Dataset records:

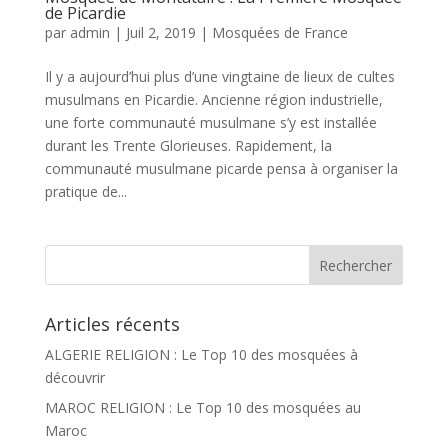
de Picardie
par
admin
|
Juil 2, 2019
|
Mosquées de France
Il y a aujourd’hui plus d’une vingtaine de lieux de cultes
musulmans en Picardie. Ancienne région industrielle,
une forte communauté musulmane s’y est installée
durant les Trente Glorieuses. Rapidement, la
communauté musulmane picarde pensa à organiser la
pratique de...
Articles récents
ALGERIE RELIGION : Le Top 10 des mosquées à
découvrir
MAROC RELIGION : Le Top 10 des mosquées au
Maroc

Problem to work on: Please restate the entries word for word. Skip the pictures.

Answer to the exercise:
de Picardie
par
admin
|
Juil 2, 2019
|
Mosquées de France
Il y a aujourd’hui plus d’une vingtaine de lieux de cultes
musulmans en Picardie. Ancienne région industrielle,
une forte communauté musulmane s’y est installée
durant les Trente Glorieuses. Rapidement, la
communauté musulmane picarde pensa à organiser la
pratique de...
Articles récents
ALGERIE RELIGION : Le Top 10 des mosquées à
découvrir
MAROC RELIGION : Le Top 10 des mosquées au
Maroc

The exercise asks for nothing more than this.